With
a Rebel Yell,
We cried Neal! Neal! Neal!
Neal's
warm affible charm
and his quick wit make him a
wonderful asset to the team.
|
Once
upon a time, there was an evil tyrant on the throne.
Oh wait, wrong story. You want to know about me - and why
I'm so weird. I'm not sure, really, I mean, I've had a mostly
normal life.
I was a rather outgoing child, involved in youth choirs for
church and school. I always loved music, I always loved to
sing, and even agreed to try piano lessons, though that didn't
work out so well. (Practice was boring!)
Believe
it or not, I was a boy soprano. Then came the fun, parents
divorced and within a year, I'd been moved
hundreds of miles away from my friends and family, taken from
the world I knew to a new one where I didn't really fit in.
I went from outgoing to shy almost instantly. Still, I was
in Concert and Stage Band in Grade 9, as well as the church
choir. There, of course, my confidence in my ability to sing
died a horrible death.

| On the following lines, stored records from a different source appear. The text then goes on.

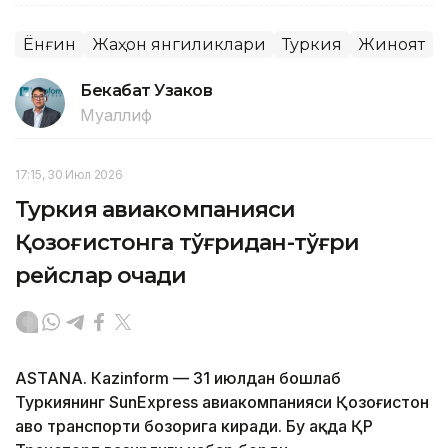
Ёнғин
Жаҳон янгиликлари
Туркия
Жиноят
Бекабат Узаков
Муаллиф
17:15, 30 Июл 2026
Туркия авиакомпанияси
Қозоғистонга тўғридан-тўғри
рейслар очади
ASTANА. Кazinform — 31 июлдан бошлаб
Туркиянинг SunExpress авиакомпанияси Қозоғистон
ҳаво транспорти бозорига киради. Бу ҳақда ҚР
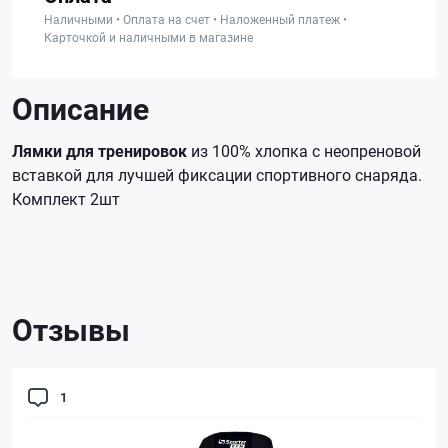
Наличными • Оплата на счет • Наложенный платеж •
Карточкой и наличными в магазине
Описание
Лямки для тренировок
из 100% хлопка с неопреновой
вставкой для лучшей фиксации спортивного снаряда.
Комплект 2шт
Отзывы
1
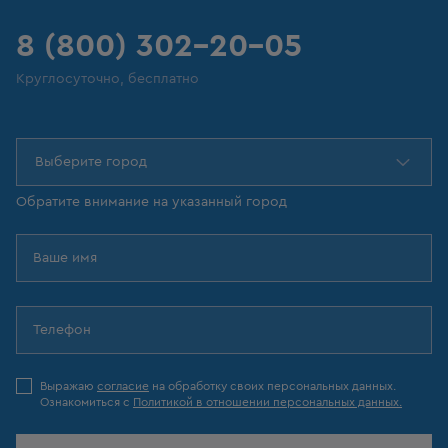
8 (800) 302-20-05
Круглосуточно, бесплатно
Выберите город
Обратите внимание на указанный город
Выражаю
согласие
на обработку своих персональных данных.
Ознакомиться с
Политикой в отношении персональных данных.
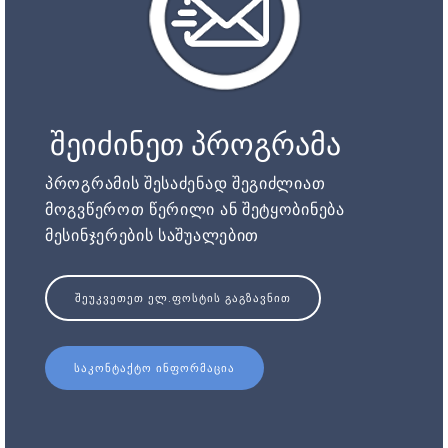
შეიძინეთ პროგრამა
პროგრამის შესაძენად შეგიძლიათ
მოგვწეროთ წერილი ან შეტყობინება
მესინჯერების საშუალებით
ᲨᲔᲣᲙᲕᲔᲗᲔᲗ ᲔᲚ.ᲤᲝᲡᲢᲘᲡ ᲒᲐᲒᲖᲐᲕᲜᲘᲗ
ᲡᲐᲙᲝᲜᲢᲐᲥᲢᲝ ᲘᲜᲤᲝᲠᲛᲐᲪᲘᲐ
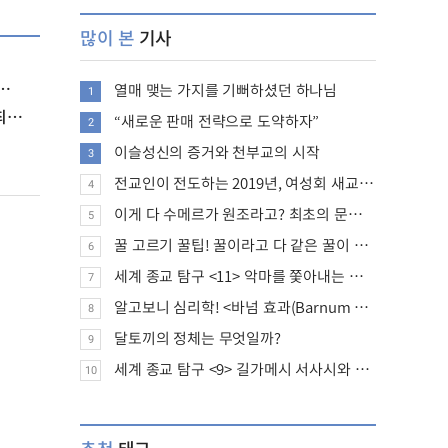
많이 본
기사
열매 맺는 가지를 기뻐하셨던 하나님
1
)
“새로운 판매 전략으로 도약하자”
2
이슬성신의 증거와 천부교의 시작
3
전교인이 전도하는 2019년, 여성회 새교인 증가 추세
4
이게 다 수메르가 원조라고? 최초의 문명, 수메르는 어떤 문명이었을까?
5
꿀 고르기 꿀팁! 꿀이라고 다 같은 꿀이 아니다!
6
세계 종교 탐구 <11> 악마를 쫓아내는 의식의 뿌리에 대하여
7
알고보니 심리학! <바넘 효과(Barnum effect)>
8
달토끼의 정체는 무엇일까?
9
세계 종교 탐구 <9> 길가메시 서사시와 성경에 대하여
10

I had a soprano solo coming up for
Easter Mass, and by the middle of Lent, I couldn't make the
high notes anymore.
Come
the start of Grade 10, my voice had went from the shrill thing
it had been to the nearly subsonic thing it is now, bringing
me a lot closer to Leonard Cohen than any other singer I could
name at the time. The final blow came when I tried out for
the school musical and they put me in the band instead of
giving me a part. I stopped singing. Or, at least, singing
where anyone could hear me - after all, music was always my
friend. Stayed in band, even wrote some songs for some friends
of mine who had a band, hell I was even in all of the non-musical
school plays - but I wasn't singing in public anymore.
Of
course, without a soundproofed room (or several), not singing
where anyone could hear me was impossible. Peoplewould hear
- family mostly, but a few friends and later, my roommates.
My family would insist that I sang well,but I never bought
it - I thought they were biased, and what's more they just
wanted another voice at the singalongs we'd sometimes have.

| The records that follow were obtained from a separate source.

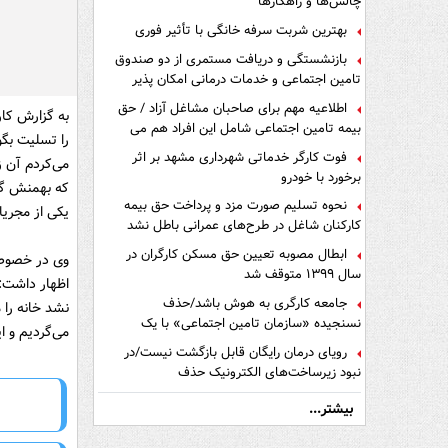
چالش‌ها و راهکارها
بهترین شربت سرفه خانگی با تأثیر فوری
بازنشستگی و دریافت مستمری از دو صندوق
تامین اجتماعی و خدمات درمانی امکان پذیر
است ؟
اطلاعیه مهم برای صاحبان مشاغل آزاد / حق
به گزارش کار
بیمه تامین اجتماعی شامل این افراد هم می
را تسلیت بگو
شود
فوت کارگر خدماتی شهرداری مشهد بر اثر
می‌کردم آن ز
برخورد با خودرو
که بهمنش گف
نحوه تسلیم صورت مزد و پرداخت حق بیمه
یکی از مجریا
کارکنان شاغل در طرح‌های عمرانی باطل نشد
ابطال مصوبه تعیین حق مسکن کارگران در
وی در خصوص 
سال ۱۳۹۹ متوقف شد
اظهار داشت:
جامعه کارگری به هوش باشد/حذف
نشد خانه را 
نسنجیده «سازمان تامین اجتماعی» با یک
می‌گردیم و ا
تفاهم نامه!
رویای درمان رایگان قابل بازگشت نیست/در
نبود زیرساخت‌های الکترونیک حذف
دفترچه‌های بیمه اشتباه مضاعف است
بیشتر...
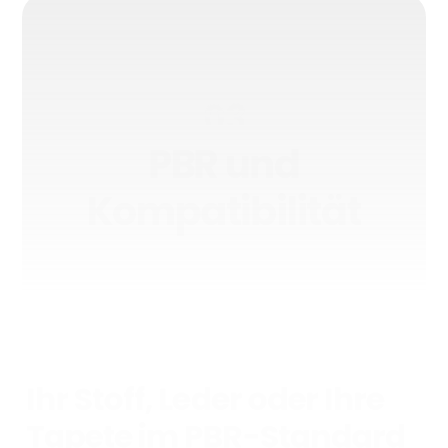
03
PBR und
Kompatibilität
Ihr Stoff, Leder oder Ihre
Tapete im PBR-Standard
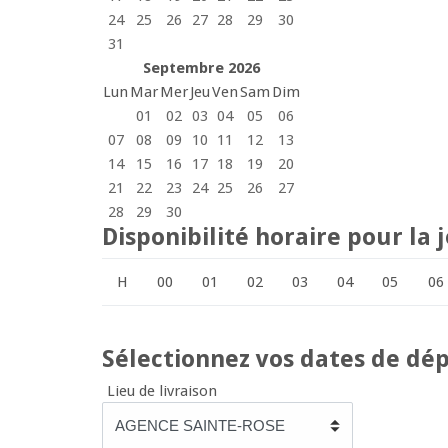
24
25
26
27
28
29
30
31
Septembre 2026
Lun
Mar
Mer
Jeu
Ven
Sam
Dim
01
02
03
04
05
06
07
08
09
10
11
12
13
14
15
16
17
18
19
20
21
22
23
24
25
26
27
28
29
30
Disponibilité horaire pour la
H
00
01
02
03
04
05
06
Sélectionnez vos dates de dép
Lieu de livraison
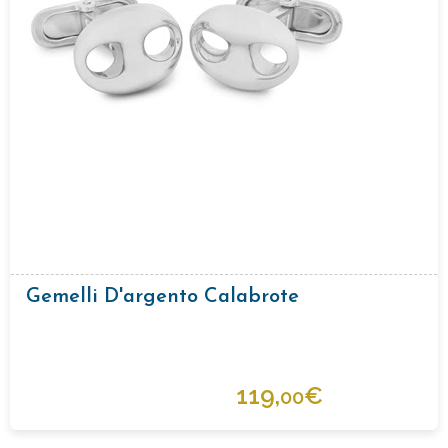
Gemelli D'argento Calabrote
119,
€
00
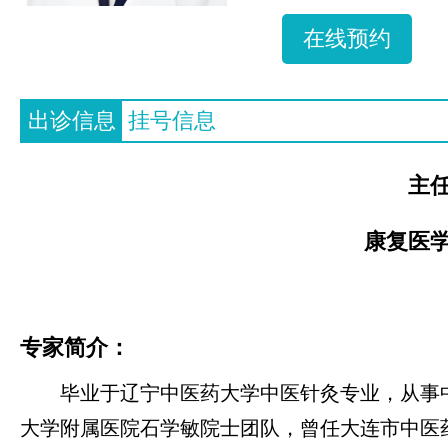
在线预约
出诊信息
挂号信息
主
康复医
专家简介：
毕业于辽宁中医药大学中医针灸专业，从事
大学附属医院石学敏院士团队，曾任大连市中医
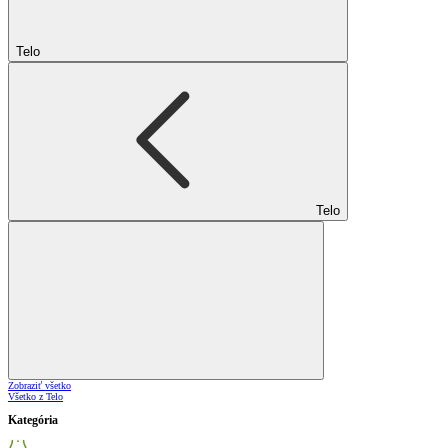
Telo
Telo
Zobraziť všetko
Všetko z Telo
Kategória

I always felt that I had to drop things so far down to reach
them that they were no longer recognizable. Still, comments
kept coming, and over time I guess I started to think that
I wasn't totally terrible.
So,
years passed, and the idea of going to do Karaoke had been
worming inside my skull for a while. The thought of belting
out a song I loved with a proper accompanying track and a
mic and all was just sort of cool - and what's more, I loved
to perform (I mean, I was even doing Improv when I was in
high school!)... But I was terrified of the crowd - or more
accurately, my thoughts as to what their reaction to my singing
would be. Finally, after years of that (including a whole
lot of arguing with myself), I agreed to go with a bunch of
friends to a Karaoke show. It took a lot of pressure from
my friends (and from myself) to get up there, and I think
only the overall low quality of a lot of the other singers
let me get up. (Thinking "at least I won't be the worst
one here", I guess)... I think the first song I did was
"Roadhouse Blues" by the Doors. It was a song, of
course, that I'd been practicing for years (without really
thinking about what I'd been doing), and, much to my surprise,
I didn't suck. Of course, considering the other people about,
that may have been relative, but there it was. I'd gotten
up, and having done it once, I was able to do it again - and
did. I had a blast that night, in a horrible hole in the wall
in Vanier. I was back the next week. And the week after, though
by then I couldn't take that place anymore. I wasn't hooked
yet, but it certainly became a fun way to spend an evening.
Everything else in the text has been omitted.